Former North Korean spy addresses ROK and US senior enlisted leaders

By Cpl. Choi, Ho Gyu, U.S. Forces Korea PAO

A former North Korean spy and defector discussed the motivations of North Korean Soldiers and the hardships they endure during a U.S. Forces Korea noncommissioned officer professional development lecture March 12 at the Memorial Chapel.

“As our officers continue to focus at the strategic level, we senior enlisted leaders are really focused on the human dimension so we can understand the motivations and resolve of the North Korean population, and the readiness of their military forces,” said Command Sgt. Maj. John Troxell, United Nations Command, Combined Forces Command and U.S. Forces Korea.

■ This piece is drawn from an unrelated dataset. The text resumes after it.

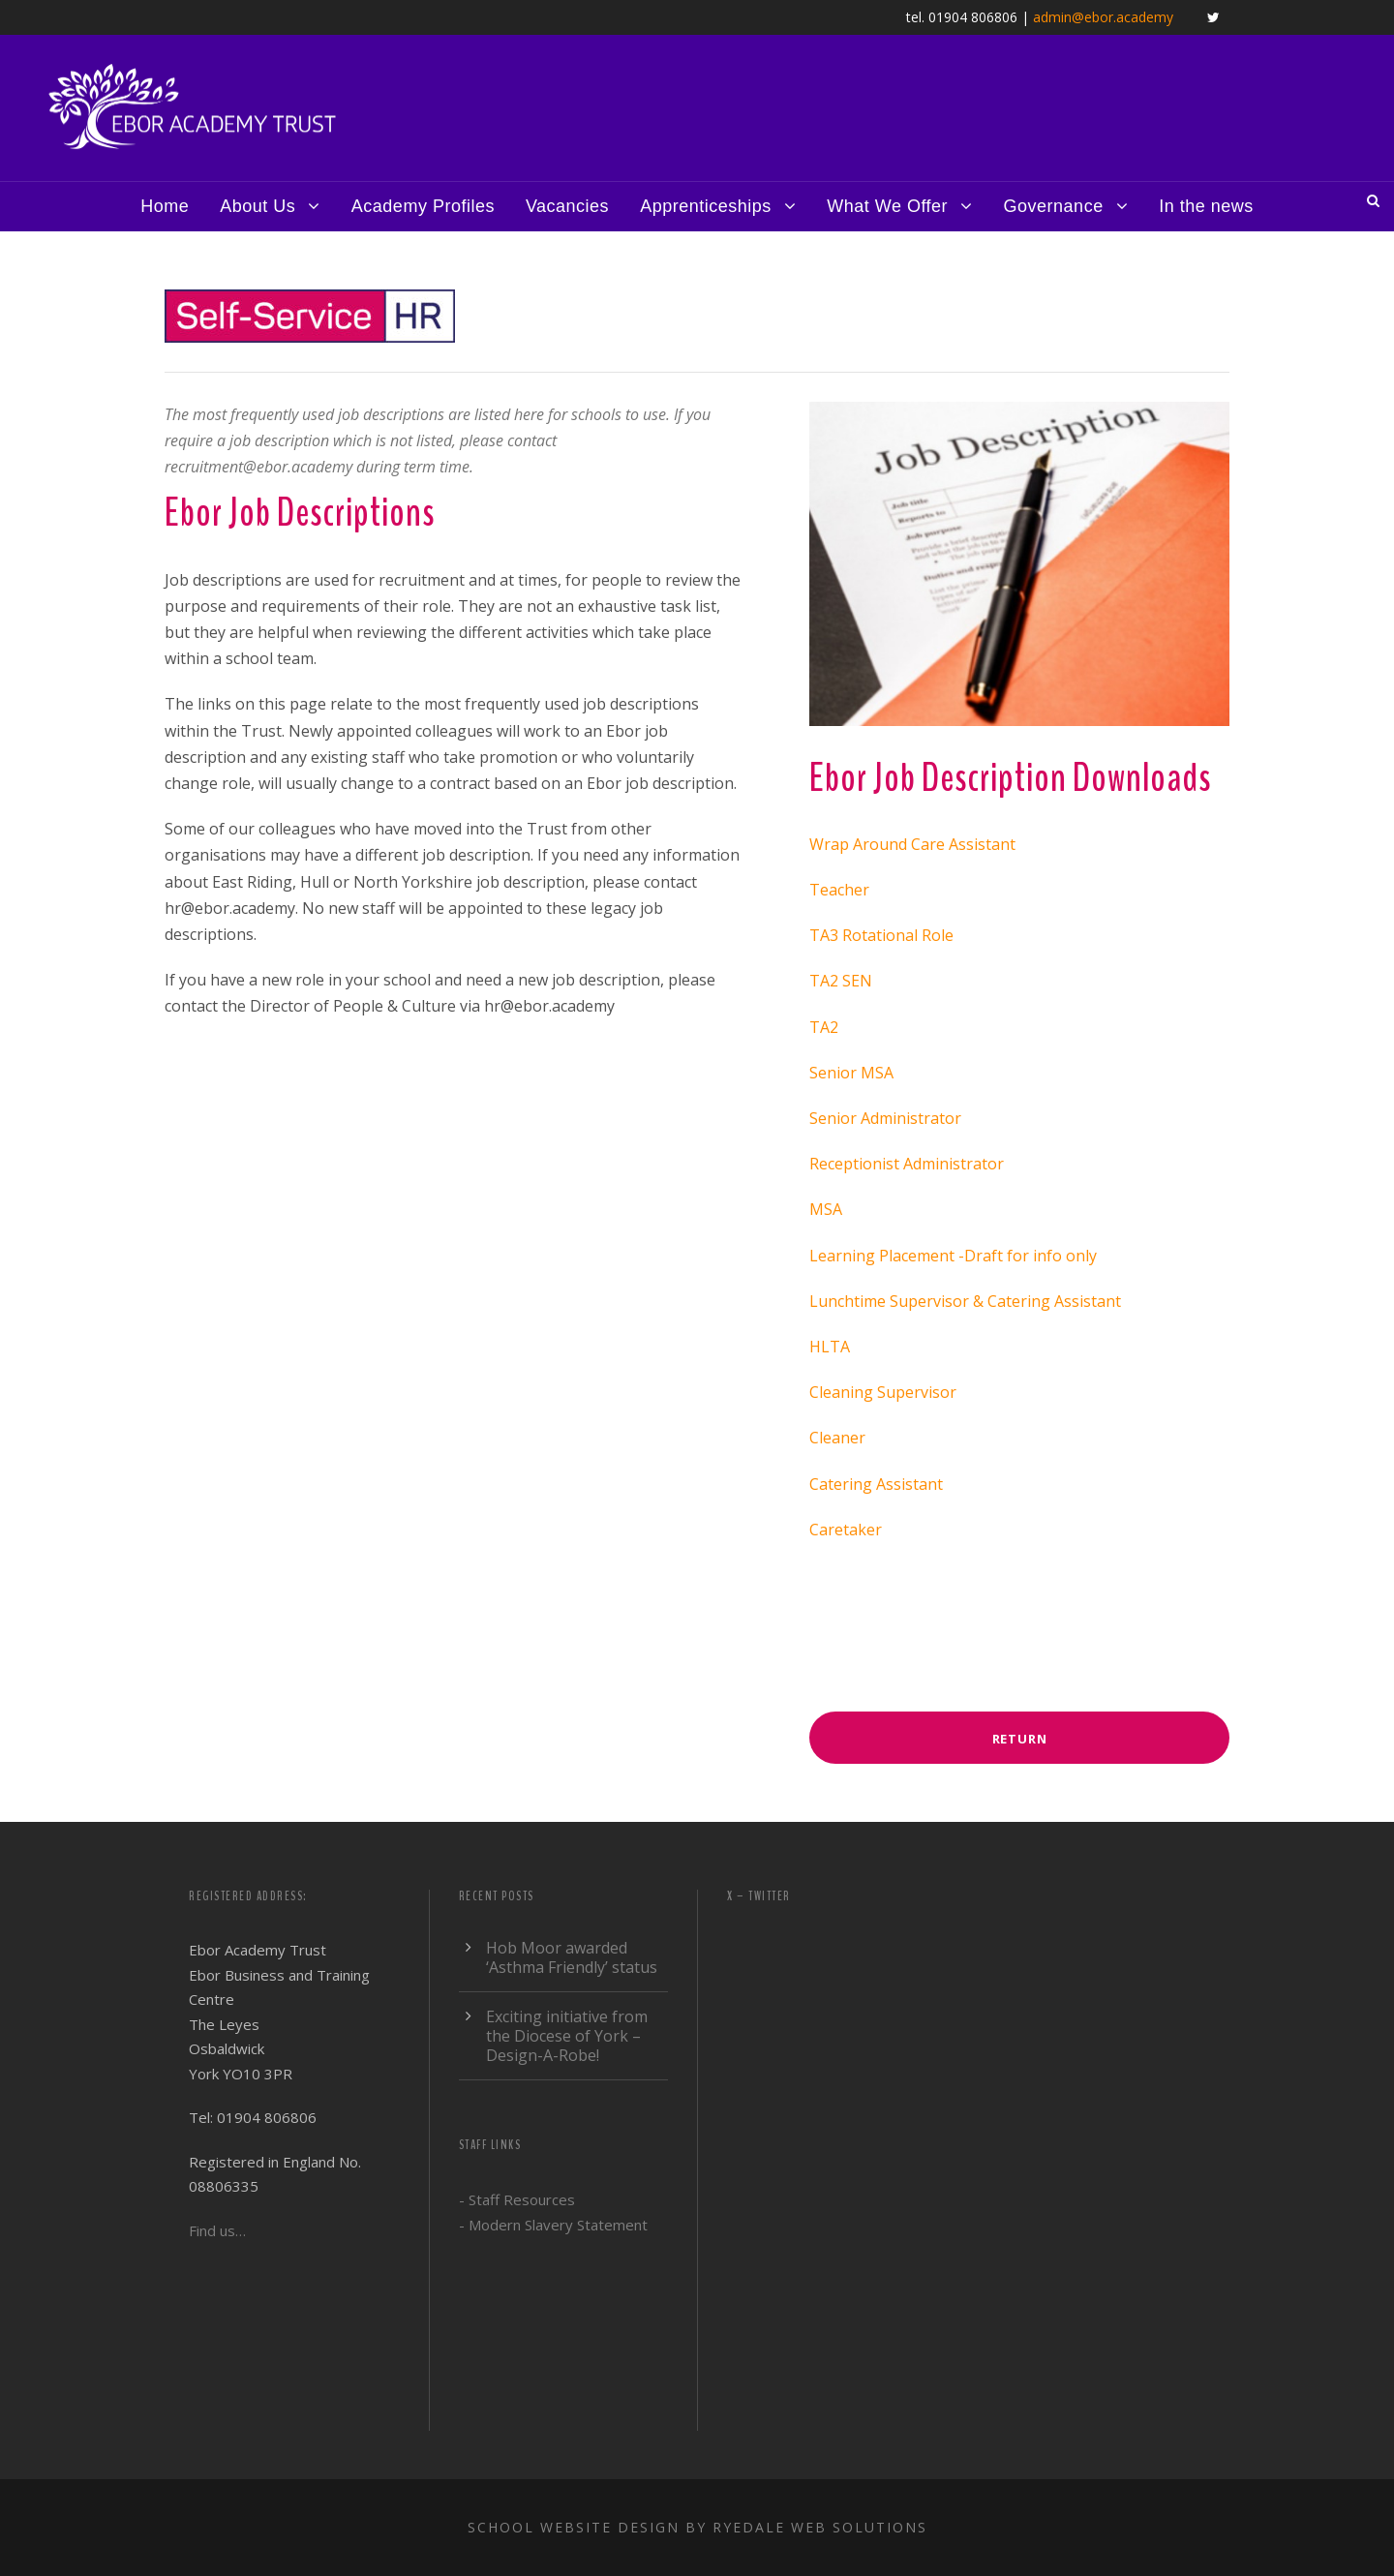  I want to click on School website design by Ryedale Web Solutions, so click(697, 2527).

The speaker, whose name is withheld by request of the Republic of Korea Defense Security Command, defected to the ROK in 1995 after being wounded in a gunfight and captured by ROK authorities. He is a member of the Institute for National Security Strategy and works as a professor of North Korean Studies at a prominent university in Gyeongsangnam-do.

He discussed North Korea’s treatment of its citizens. 

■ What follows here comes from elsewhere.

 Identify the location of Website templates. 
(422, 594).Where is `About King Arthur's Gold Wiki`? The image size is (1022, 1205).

“The human rights situation in North Korea has remained gruesome, and the people are having their rights trampled on,” said the speaker. “North Korean politics are focused on a ‘military first’ policy.”

He said there are 1.19 million active duty troops in the hermit kingdom, as well as 7.7 million reserve forces. All men are conscripted and must serve 10 years. For women, service is voluntary but carries a seven-year service obligation.

Soldiers are often malnourished, and are sent home to recover when they get too weak to perform their duties, but must return when they recover, he said.

“North Koreans actually have been shrinking, through successive famines,” said the speaker. “In late May and June, soldiers from the front are even mobilized to plant rice, which means less training.”

The regime spends millions of dollars on idolization efforts, he said. There are more than 38,000 statues of Kim Jong Il and Kim Jong Un in North Korea. Indoctrination begins in school and is carried out through a variety of means. To disparage the leader is an automatic death penalty.

After the lecture, senior enlisted leaders got the opportunity to ask a few questions.

When asked about the possibility of war, he said Kim Jong Un is fully aware of the capabilities of the ROK-US alliance and unlikely to enter into a conflict that would mean the end of his dictatorship.

“In my opinion, there’s very little chance that North Korea starts an aggressive full frontal war, but we can’t assume that the enemy nation will not stir up things again,” he said. “They will do things at the slightest provocation, like in the case of the sinking of the South Korean warship, the Cheonan, and the shelling of Yeonpyeong Island.”